When I skipped a Zazen session to catch up on pending tasks, the mists and mountains seemed to come checking in. Instinctively, I tried to take a snap with my iPhone 16e.
“AI (Apple Intelligence) said: “Clean the camera lens.” 😀
AI is quite good. But Nature is a better product designer than humans. Any day, any time. 😀
It’s almost comic, isn’t it — AI urging you to “clean the lens,” while Nature is busy painting with fog, reminding us that clarity isn’t always the point. Sometimes the most truthful image is the one that hides as much as it shows.”
This share drew more responses than usual. One asked me whether Zen is anti‑tech.
I smile at the question. I’ve lived in technology for three decades. From IBM mainframes with TN3270 terminals and 5‑inch floppy diskettes, through Pascal, Fortran, COBOL, PL/1, C, minicomputers, HTML, XML, Java… I’ve seen the whole parade. Later, I spent another dozen years in Business Change Consulting. And if I look back honestly, much of what was called “transformation” was really just technology adoption masquerading as transformation. Tools changed, buzzwords changed, but the deeper work — how people think, decide, and act — was often left untouched.
What people miss is this: beneath every leap of technology, there was tremendous human endeavour. Nothing came out of thin air. Every so‑called revolution was built on the painstaking work of engineers, researchers, and practitioners who sweated through trial and error.
In those days, before CIOs became a fixture in organisations, users were cautious. Especially when it touched critical functions of human life. No beta versions, please. A few pioneers jumped into the cesspool of changes, but most waited for the defects and effects to surface and be rectified before adopting. There was always a gap — a chasm — between pioneers and early adopters.

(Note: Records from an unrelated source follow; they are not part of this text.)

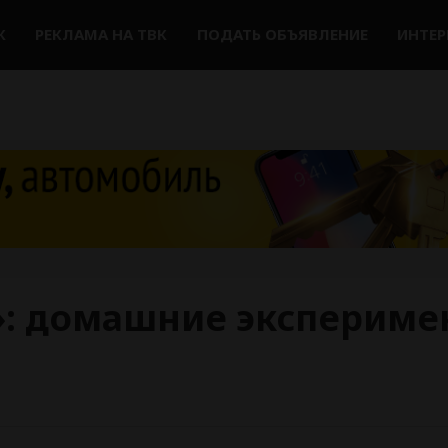
К
РЕКЛАМА НА ТВК
ПОДАТЬ ОБЪЯВЛЕНИЕ
ИНТЕ
»: домашние экспериме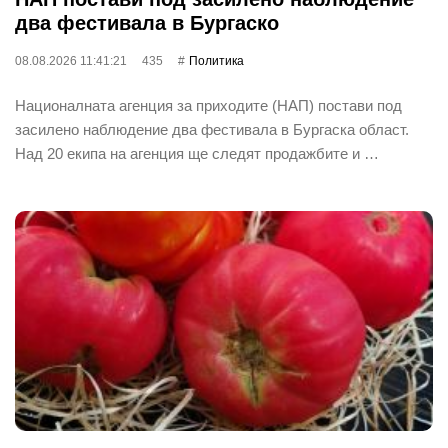
два фестивала в Бургаско
08.08.2026 11:41:21
435
Политика
Националната агенция за приходите (НАП) постави под
засилено наблюдение два фестивала в Бургаска област.
Над 20 екипа на агенция ще следят продажбите и …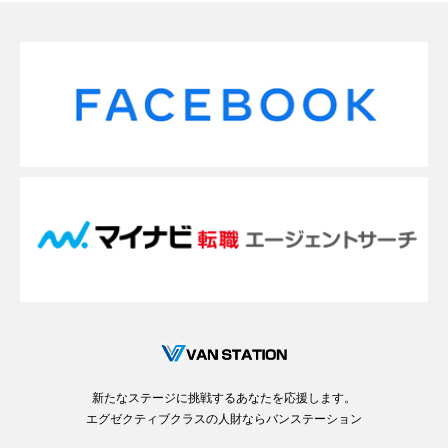
新たなステージに挑戦するあなたを応援します。
エグゼクティブクラスの人財ならバンステーション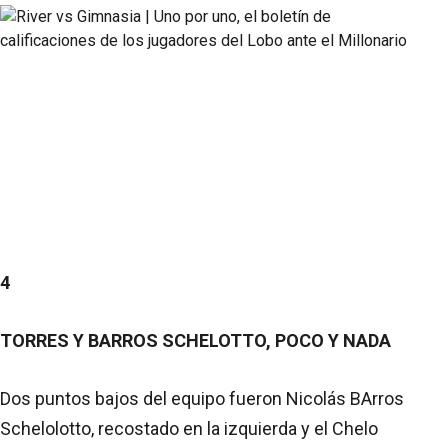
4
TORRES Y BARROS SCHELOTTO, POCO Y NADA
Dos puntos bajos del equipo fueron Nicolás BArros
Schelolotto, recostado en la izquierda y el Chelo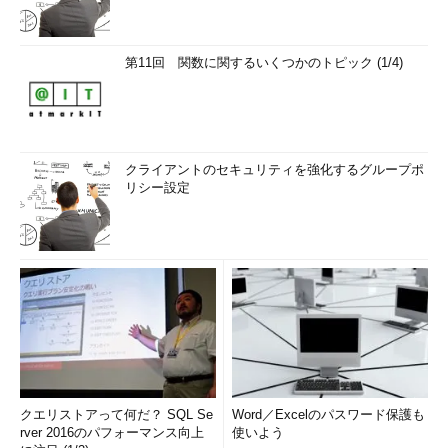
第11回 関数に関するいくつかのトピック (1/4)
クライアントのセキュリティを強化するグループポ
リシー設定
クエリストアって何だ？ SQL Se
Word／Excelのパスワード保護も
rver 2016のパフォーマンス向上
使いよう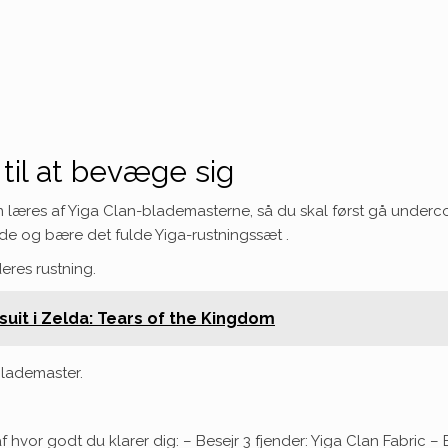
til at bevæge sig
n læres af Yiga Clan-blademasterne, så du skal først gå under
inde og bære det
fulde Yiga-rustningssæt
.
eres rustning.
suit i Zelda: Tears of the Kingdom
Blademaster.
 hvor godt du klarer dig: – Besejr 3 fjender: Yiga Clan Fabric –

And here’s another shift I’ve witnessed: in the early days, technology and industry were about designing and building products that lasted. My father wore a Favre Leuba watch for over 40 years. It worked wonderfully. Newspapers carried stories of Toyota Corollas or Mercedes Benz cars clocking 200,000 km with ease. Durability was a mark of pride.
But somewhere along the way, in the greed of economics, the philosophy changed. Planned obsolescence became the model. Phones that slow down after a few years, software that forces upgrades, cars that are more electronics than engines. The cycle of consumption sped up, and with it came the illusion of progress.
And yet, not all change is regress. Some changes are truly good. They add value to us — individually and collectively. The core question is whether those changes are tested, evaluated, and implemented in such a way that they can be called progress for all, rather than just swelling the bank balances of a few.
Later, when I went back to APU for a full‑time postgraduate course in Education, I took a class on Education Technology. A professor from Finland told us how, after the initial euphoria, Nordic countries were returning to more traditional schooling. She reminded us of Steve Jobs’ own words: when asked if his children loved the iPad, he said, “They haven’t used it. We limit how much technology our kids use at home.” The paradox is striking: the creator of the iPad preferred his children to rely on books, conversation, and presence. The Nordics, too, discovered that tools are useful, but they cannot replace the atmosphere of learning.
This is not new. Back in 1962, Everett Rogers, a rural sociologist, studied how farmers adopted hybrid corn. He noticed adoption followed a predictable curve: innovators, early adopters, early majority, late majority, laggards. That became the Technology Adoption Life Cycle. Decades later, Geoffrey Moore — once an English professor — reframed it in Crossing the Chasm. He saw that between early adopters and the early majority there is a dangerous gap. Not because people are too skeptical or cautious, but because visionaries and pragmatists live by different values. The chasm is not resistance. It is a threshold.
And now, AI. A wonderful tool, the culmination of work on neural networks since the 1940s. But some of the claims I read today are extraordinary… Many forget that AI is, at its core, another computer program written by humans.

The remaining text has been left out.